In comparison to the Waya users, substantial differences could be observed in the BMI status of both women and men in the GEDA 2014/2015 population (Fig. 1a). A higher proportion of women in the GEDA cohort were underweight (2.9% vs. 0.83% in the Waya cohort, P < 0.05) or had a normal BMI (50.4% vs. 28% in the Waya cohort, P < 0.05). A relatively lower proportion of women was obese (18% vs. 39.4% in the Waya cohort, P < 0.05), and the proportion of overweight women was similar (28.8% vs. 31.8%, P = 0.096). Among men, the proportion of underweight (0.8% vs. 1.7% in the Waya cohort, P = 0.56), as well as overweight individuals (43.3% vs. 37.9% in the Waya cohort, P = 0.29), was similar between the two populations, a larger proportion had a normal BMI (37.6% vs. 23.3% in Waya, P < 0.05) and a smaller proportion was obese (18.3% vs. 37.1% in Waya, P < 0.05).

Smoking status

Smoking behavior of users was recorded in three different categories: active smokers, former smokers, and non-smokers. Among Waya users, 119 women (16.5%) and 14 men (12.2%) were active smokers, 190 women (26.4%) and 45 men (39.1%) were former smokers, and 411 women (57.1%) and 56 men (48.7%) were non-smokers. As shown in Fig. 1b, the proportion of smokers in the GEDA cohort was significantly larger (women: 20.8% vs. 16.5% in Waya, P < 0.05; men: 27% vs. 12.2% in Waya, P < 0.05) in comparison to Waya users. As a result, the proportion of non-smokers was lower (women: 52.6% vs. 57.1% in the Waya cohort, P < 0.05; men: 38% vs. 48.8% in the Waya cohort, P < 0.05). The percentage of former smokers between the two groups remained the same (women: 26.6% vs. 26.4% in the Waya cohort, P = 0.93; men: 35% vs. 39.1% in the Waya cohort, P = 0.405).

Hypertension

Within the Waya population, 87 women (12.1%) and 26 men (22.4%) suffered from arterial hypertension. On comparing these proportions with the 12-month prevalence of arterial hypertension in the GEDA population, a significantly higher proportion of affected individuals was observed (women: 30.9% vs. 12.1% in the Waya cohort, P < 0.05; men: 32.8% vs. 22.4% in the Waya cohort, P < 0.05, Fig. 1c).

Polycystic ovary syndrome

Among the 721 women in the Waya cohort, we observed 13 women (1.8%) to be affected with PCOS. As there were no available population studies specifically targeting German women for the prevalence of PCOS at the time of writing, we could not further compare these results with any existing surveys.

Diabetes

Among Waya users, 28 women (3.9%) and 6 men (5.2%) were diabetic. Similar to the trend observed in hypertension, a higher proportion of women (7% vs. 3.9%, P < 0.05) were diabetic in the GEDA cohort. However, the proportion of diabetic men was similar between the two groups (5.2% vs. 8.6%, P = 0.26) (Fig. 1d).

Discussion

In this study, we characterized the demographic features such as gender, age, height, and weight of users of a digital prevention course based on their responses to patient-reported outcome questionnaires. We observed a higher number of female users in comparison to male users. On further studying the prevalence of diabetes and its associated risk factors, we noted significant differences in the real-world population data collected in 2014–2015 by Robert Koch Institute and in the data collected in 2020 by the Waya app. These findings highlight the importance of Waya in collecting valuable real-world data, which might be a very useful asset in terms of studying the prevalence of diabetes and its risk factors over time. Monitoring disease progression and re-evaluating incidence rates at regular intervals is crucial on both national and international levels as it guides healthcare officials – as well as the government – to take the relevant measures required to improve the quality of life in patients.

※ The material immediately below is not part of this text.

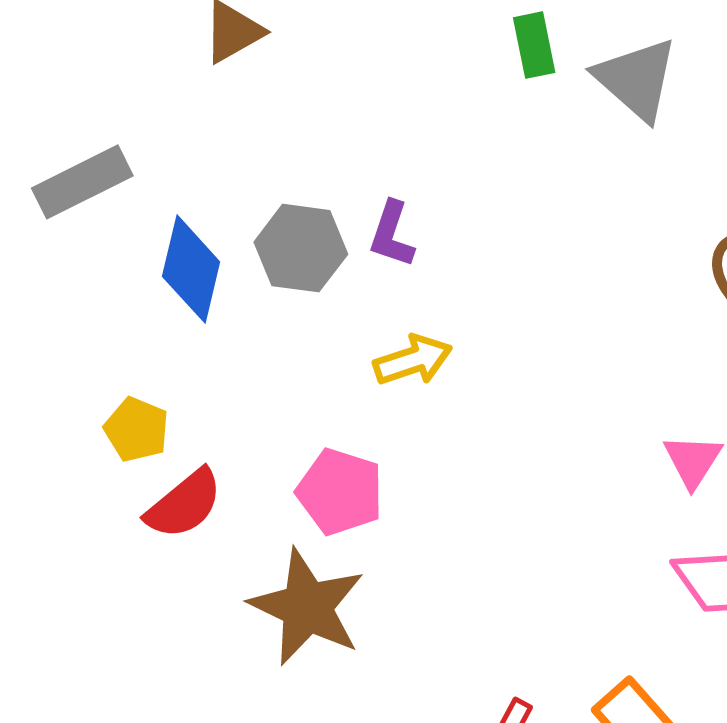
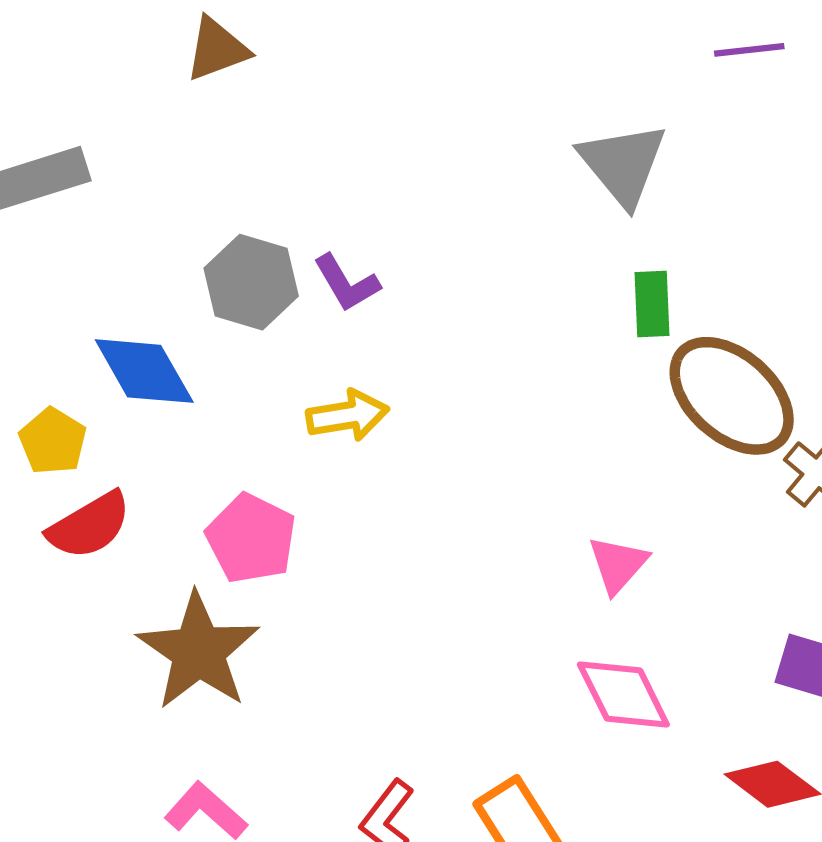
green rectangle: (534, 45) -> (652, 304), moved
purple L-shape: (392, 234) -> (346, 283), turned -58
blue diamond: (191, 269) -> (144, 371), moved, turned -52

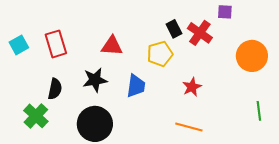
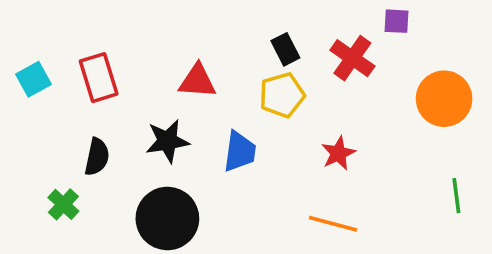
black rectangle: (174, 29) -> (285, 49), moved
green cross: (36, 116) -> (63, 204), size x0.7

Gender differences among Waya app users

On grouping 837 Waya users based on gender, we observed a large number of female users (86.1%) in comparison to male users (13.8%). One of the main reasons for this observation is that women are more proactive in exploring and using nutrition and self-care apps compared to men [38]. An online survey conducted on 958 Germans in 2012 showed that women experience a higher social drive and joy in searching for health-related information on the internet than men. Furthermore, women had higher health and nutrition awareness on an aggregate level than men even though they were reluctant to make use of medical support in comparison to their male counterparts [39]. Waya is an interactive app that benefits users through a balanced diet plan, physical activities, challenges, and chat functions. This kind of interactive setup might explain the higher number of women using Waya in comparison to men. In the future, we plan on integrating more gamification features to also make the app more attractive for men to use. Additionally, the risk of an unhealthy lifestyle and being overweight should be made aware of during physical check-ups. Especially since medical applications like Waya are (partially) covered by health insurance in Germany, physicians could raise awareness of these easily accessible applications.

BMI distribution

To evaluate the prevalence of obesity – a known predictor of diabetes [14,15] – we studied the BMI distribution pattern in the Waya population. We observed a larger proportion of overweight and obese users compared to those who had a normal BMI or were underweight. This trend was expected as Waya is mainly intended to guide overweight and obese individuals through a structured weight loss program. Additionally, over 20% of users with a normal BMI highlight that such an app can also be used to maintain a healthy lifestyle with a balanced diet and routine exercises.

On further assessing the similarity of proportions between Waya users and the GEDA cohort, we observed a relatively higher percentage of individuals (women and men) with a normal BMI and a corresponding decrease in the percentage of obese individuals within the GEDA population compared to the population of Waya users. However, the proportion of overweight participants remained similar across the two groups. In the case of the underweight category, only the proportion of women was significantly larger in the GEDA cohort while the proportions of men remained unaltered. These variations are expected considering the purpose of the app, as explained above.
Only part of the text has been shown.